→ PROBLEM TO WORK ON: Write out every line below that includes the word "ribbon".

-- RECORD EXCERPTS follows --

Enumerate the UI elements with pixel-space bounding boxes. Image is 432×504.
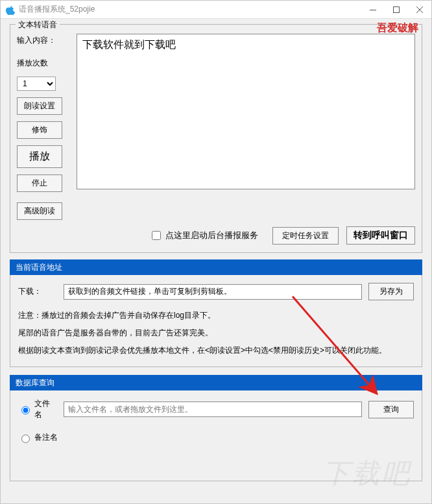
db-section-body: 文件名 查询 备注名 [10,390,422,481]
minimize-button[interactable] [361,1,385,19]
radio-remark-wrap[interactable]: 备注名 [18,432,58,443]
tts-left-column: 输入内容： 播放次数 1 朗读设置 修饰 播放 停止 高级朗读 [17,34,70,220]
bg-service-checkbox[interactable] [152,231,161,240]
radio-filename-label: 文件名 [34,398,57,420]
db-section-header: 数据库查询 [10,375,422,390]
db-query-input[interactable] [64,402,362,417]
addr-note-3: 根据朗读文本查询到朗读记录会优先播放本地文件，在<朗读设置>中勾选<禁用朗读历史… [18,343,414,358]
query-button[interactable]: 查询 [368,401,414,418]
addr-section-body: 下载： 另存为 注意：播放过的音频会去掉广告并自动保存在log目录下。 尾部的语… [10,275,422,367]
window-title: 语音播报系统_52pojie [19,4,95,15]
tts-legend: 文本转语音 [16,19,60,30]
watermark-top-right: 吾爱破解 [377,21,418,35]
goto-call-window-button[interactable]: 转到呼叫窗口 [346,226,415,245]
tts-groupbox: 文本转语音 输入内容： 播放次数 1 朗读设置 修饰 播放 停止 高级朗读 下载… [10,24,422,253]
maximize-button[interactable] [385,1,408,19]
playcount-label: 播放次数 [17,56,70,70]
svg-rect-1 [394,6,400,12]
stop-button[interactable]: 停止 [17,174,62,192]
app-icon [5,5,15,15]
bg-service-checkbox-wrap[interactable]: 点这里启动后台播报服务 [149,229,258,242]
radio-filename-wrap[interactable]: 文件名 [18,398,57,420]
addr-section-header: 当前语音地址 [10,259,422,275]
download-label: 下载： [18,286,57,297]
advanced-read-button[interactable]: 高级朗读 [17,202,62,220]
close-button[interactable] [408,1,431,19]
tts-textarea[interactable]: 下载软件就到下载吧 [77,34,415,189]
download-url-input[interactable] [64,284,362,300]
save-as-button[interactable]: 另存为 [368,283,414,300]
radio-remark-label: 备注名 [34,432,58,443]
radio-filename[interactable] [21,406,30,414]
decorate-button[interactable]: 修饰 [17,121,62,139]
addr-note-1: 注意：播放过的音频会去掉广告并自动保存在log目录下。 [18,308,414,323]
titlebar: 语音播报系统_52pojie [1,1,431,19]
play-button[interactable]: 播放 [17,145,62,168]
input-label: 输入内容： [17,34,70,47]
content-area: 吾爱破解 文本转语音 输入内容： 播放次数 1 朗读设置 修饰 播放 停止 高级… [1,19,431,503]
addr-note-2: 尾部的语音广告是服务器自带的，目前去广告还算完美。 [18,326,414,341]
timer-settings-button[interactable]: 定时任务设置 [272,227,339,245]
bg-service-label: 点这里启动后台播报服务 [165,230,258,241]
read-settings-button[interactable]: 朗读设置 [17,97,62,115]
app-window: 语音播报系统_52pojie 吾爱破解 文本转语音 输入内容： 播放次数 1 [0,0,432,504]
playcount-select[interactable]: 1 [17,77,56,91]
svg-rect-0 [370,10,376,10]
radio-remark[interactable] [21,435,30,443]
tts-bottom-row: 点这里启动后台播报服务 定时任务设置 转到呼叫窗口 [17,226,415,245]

-- RECORD EXCERPTS concluded --
-- RECORD EXCERPTS follows --

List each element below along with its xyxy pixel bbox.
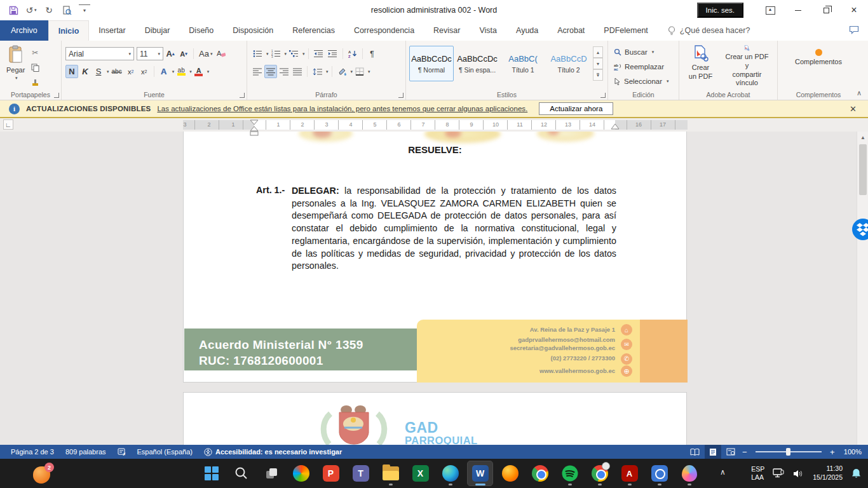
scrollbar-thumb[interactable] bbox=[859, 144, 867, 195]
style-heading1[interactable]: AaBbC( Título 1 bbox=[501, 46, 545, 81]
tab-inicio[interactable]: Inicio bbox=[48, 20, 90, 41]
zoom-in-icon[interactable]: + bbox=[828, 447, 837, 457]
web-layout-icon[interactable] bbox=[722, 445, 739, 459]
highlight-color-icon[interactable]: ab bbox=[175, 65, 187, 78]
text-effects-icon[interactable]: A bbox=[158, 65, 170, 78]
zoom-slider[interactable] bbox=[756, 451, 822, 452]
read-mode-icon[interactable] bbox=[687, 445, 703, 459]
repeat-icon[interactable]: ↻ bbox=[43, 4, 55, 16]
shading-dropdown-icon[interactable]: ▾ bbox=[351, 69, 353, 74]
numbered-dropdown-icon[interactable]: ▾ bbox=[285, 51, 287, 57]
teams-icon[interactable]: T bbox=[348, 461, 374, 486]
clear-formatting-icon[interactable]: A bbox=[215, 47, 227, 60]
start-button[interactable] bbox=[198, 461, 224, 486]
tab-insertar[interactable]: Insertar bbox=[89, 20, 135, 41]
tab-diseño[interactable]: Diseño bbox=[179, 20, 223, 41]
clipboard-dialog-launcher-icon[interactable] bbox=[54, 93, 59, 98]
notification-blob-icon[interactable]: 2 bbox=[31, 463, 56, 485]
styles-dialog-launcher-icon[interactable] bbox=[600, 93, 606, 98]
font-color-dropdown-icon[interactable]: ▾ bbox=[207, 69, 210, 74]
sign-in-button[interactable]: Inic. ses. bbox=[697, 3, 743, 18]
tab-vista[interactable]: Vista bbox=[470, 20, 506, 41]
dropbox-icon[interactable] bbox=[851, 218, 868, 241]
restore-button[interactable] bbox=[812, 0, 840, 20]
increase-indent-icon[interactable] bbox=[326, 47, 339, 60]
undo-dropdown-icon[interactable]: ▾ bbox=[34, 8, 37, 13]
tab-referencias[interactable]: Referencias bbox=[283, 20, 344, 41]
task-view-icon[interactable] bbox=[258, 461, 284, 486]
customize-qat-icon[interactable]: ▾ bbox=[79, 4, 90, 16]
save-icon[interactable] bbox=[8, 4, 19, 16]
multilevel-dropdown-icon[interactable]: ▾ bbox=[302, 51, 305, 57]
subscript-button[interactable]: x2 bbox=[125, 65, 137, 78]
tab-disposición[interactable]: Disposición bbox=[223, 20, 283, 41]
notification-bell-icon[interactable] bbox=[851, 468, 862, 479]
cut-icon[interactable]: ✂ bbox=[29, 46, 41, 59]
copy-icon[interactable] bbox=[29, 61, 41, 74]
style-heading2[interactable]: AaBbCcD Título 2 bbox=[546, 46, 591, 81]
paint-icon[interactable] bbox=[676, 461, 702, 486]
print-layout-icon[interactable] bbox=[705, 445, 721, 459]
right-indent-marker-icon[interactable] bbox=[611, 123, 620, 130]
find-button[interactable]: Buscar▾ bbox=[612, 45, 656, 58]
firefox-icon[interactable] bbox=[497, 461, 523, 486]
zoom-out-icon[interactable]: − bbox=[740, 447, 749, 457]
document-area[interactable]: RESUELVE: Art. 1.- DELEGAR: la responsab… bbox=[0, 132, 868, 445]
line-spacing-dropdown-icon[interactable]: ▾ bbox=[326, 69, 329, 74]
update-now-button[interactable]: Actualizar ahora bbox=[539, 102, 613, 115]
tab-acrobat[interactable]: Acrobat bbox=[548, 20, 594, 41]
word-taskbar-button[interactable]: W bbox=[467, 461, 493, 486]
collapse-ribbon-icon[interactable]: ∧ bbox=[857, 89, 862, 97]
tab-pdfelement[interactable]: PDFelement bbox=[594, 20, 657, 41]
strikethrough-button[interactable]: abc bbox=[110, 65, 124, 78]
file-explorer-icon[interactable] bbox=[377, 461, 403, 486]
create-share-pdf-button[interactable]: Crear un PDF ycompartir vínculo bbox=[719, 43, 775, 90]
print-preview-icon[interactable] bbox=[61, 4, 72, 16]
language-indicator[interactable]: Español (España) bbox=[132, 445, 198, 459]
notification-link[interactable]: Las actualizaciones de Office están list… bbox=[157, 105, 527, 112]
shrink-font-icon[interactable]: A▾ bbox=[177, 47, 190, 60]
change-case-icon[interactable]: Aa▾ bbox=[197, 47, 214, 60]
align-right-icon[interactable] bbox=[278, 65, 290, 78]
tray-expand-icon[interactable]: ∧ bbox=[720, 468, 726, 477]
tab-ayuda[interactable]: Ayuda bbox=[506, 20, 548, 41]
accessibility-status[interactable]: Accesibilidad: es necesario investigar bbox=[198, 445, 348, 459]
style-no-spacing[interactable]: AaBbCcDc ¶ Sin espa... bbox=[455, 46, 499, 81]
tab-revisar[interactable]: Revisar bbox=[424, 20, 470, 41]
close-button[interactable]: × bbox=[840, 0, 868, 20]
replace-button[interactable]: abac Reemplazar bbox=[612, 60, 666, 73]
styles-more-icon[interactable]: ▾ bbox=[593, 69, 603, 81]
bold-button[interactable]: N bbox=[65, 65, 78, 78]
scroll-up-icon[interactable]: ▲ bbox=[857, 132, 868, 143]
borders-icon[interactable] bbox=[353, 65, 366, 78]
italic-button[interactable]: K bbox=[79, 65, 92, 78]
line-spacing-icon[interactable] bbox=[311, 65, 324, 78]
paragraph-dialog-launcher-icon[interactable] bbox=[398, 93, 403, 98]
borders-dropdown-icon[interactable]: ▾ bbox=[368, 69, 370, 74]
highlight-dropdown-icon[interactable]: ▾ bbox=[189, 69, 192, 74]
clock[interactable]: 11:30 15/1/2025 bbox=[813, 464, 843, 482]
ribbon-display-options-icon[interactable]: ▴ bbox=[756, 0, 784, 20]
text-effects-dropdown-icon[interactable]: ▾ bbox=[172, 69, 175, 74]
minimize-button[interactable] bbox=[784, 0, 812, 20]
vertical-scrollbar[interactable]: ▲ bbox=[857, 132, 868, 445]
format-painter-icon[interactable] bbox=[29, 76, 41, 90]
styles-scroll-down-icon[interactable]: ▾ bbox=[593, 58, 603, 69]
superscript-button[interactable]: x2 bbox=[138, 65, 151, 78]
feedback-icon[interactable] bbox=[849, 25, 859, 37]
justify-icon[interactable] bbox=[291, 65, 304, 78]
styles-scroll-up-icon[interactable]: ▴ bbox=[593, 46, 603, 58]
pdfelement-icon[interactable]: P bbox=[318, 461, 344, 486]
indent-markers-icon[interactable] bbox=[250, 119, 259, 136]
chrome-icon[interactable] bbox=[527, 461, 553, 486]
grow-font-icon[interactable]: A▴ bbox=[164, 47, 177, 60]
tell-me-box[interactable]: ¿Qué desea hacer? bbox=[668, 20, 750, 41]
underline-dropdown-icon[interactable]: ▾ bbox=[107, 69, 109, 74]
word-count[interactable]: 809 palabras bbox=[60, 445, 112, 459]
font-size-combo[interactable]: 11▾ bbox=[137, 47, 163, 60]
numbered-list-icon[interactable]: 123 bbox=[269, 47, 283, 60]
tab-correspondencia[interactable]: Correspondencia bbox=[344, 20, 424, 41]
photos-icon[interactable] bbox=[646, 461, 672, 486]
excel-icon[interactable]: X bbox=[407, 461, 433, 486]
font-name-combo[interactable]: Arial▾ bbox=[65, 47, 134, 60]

-- RECORD EXCERPTS concluded --
-- RECORD EXCERPTS follows --

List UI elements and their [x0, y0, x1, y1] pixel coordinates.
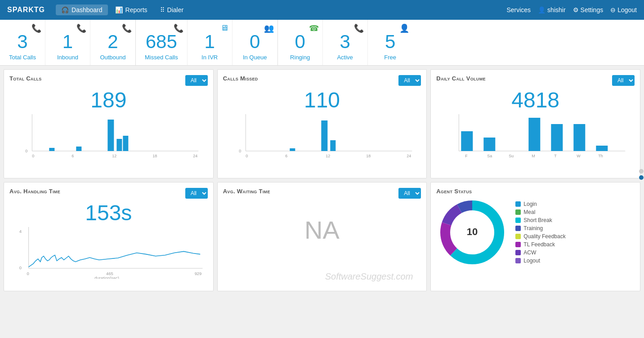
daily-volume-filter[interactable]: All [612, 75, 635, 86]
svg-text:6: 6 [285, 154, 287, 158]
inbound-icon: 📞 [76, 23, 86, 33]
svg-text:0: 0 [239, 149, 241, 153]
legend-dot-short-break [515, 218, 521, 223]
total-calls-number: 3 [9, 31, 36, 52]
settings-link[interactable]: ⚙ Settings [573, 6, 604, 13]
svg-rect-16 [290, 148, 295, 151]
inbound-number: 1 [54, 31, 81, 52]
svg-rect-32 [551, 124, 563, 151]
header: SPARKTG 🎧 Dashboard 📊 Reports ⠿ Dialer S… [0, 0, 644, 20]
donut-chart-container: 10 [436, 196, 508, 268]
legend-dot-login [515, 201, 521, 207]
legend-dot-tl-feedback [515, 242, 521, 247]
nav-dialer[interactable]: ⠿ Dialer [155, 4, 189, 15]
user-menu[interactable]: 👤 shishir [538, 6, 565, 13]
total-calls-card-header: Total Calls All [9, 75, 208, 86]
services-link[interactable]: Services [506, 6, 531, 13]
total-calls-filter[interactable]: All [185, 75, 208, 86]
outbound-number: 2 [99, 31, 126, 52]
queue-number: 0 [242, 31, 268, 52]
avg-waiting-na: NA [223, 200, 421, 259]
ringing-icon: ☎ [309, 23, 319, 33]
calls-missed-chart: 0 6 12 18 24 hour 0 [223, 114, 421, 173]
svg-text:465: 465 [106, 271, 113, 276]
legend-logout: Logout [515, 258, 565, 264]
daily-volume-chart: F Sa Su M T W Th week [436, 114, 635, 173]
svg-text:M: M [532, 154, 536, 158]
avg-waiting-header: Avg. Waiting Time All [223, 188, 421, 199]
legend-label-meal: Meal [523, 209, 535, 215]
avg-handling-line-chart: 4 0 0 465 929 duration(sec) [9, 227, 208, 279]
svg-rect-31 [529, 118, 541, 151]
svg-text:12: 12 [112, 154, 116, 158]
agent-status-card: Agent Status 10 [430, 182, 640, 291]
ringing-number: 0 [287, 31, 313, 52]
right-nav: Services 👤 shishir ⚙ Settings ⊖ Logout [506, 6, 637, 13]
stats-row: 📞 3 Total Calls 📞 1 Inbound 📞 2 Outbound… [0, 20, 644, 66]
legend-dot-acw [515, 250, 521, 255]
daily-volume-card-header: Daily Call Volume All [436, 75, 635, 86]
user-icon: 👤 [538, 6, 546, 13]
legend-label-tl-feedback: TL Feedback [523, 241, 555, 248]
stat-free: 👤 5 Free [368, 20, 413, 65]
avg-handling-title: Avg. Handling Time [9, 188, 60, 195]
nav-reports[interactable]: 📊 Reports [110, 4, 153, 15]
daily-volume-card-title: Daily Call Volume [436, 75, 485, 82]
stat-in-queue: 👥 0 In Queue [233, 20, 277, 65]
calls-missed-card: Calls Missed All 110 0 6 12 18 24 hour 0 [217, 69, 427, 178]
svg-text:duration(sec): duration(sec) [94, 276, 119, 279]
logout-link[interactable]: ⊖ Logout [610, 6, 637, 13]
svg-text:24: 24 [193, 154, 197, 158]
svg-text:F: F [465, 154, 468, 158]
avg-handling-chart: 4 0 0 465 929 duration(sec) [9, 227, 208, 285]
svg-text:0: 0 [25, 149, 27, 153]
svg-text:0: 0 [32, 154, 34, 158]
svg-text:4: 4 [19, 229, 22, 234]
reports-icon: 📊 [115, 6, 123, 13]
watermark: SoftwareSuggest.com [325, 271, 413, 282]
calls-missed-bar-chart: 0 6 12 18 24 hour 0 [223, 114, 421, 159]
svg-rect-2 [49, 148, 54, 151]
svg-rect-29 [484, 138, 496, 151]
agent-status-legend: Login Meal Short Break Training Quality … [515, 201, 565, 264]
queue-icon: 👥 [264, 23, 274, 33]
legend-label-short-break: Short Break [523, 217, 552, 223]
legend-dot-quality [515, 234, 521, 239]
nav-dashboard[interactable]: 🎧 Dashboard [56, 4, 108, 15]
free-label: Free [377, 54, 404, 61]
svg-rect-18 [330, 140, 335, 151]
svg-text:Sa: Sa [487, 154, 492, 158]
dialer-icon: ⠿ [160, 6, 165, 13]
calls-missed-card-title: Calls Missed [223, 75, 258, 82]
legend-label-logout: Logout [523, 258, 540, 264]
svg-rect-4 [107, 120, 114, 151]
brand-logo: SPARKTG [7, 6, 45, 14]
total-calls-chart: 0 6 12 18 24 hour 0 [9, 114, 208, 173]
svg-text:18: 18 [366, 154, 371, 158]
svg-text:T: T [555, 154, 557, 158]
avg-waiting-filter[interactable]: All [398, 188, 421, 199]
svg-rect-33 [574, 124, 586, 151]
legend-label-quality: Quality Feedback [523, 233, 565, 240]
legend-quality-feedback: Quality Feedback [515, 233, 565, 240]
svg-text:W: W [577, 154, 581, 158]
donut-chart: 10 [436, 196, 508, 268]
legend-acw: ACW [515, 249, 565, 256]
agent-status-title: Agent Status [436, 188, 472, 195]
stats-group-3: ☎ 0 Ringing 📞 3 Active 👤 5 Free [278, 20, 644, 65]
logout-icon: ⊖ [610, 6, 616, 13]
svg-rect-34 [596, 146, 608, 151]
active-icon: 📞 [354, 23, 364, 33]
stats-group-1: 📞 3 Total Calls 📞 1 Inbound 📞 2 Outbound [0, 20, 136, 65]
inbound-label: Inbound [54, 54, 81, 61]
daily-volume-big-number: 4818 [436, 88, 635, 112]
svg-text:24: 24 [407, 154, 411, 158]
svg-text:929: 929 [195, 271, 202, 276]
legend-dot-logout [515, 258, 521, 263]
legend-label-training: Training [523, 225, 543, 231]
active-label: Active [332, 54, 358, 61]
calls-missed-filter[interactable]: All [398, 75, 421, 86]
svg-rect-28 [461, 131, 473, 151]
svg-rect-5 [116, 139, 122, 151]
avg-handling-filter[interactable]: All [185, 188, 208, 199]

-- RECORD EXCERPTS concluded --

→ SOLVED EXERCISE:
collapse-ribbon-icon[interactable]: ∧ bbox=[857, 89, 862, 97]
ribbon-display-options-icon[interactable]: ▴ bbox=[756, 0, 784, 20]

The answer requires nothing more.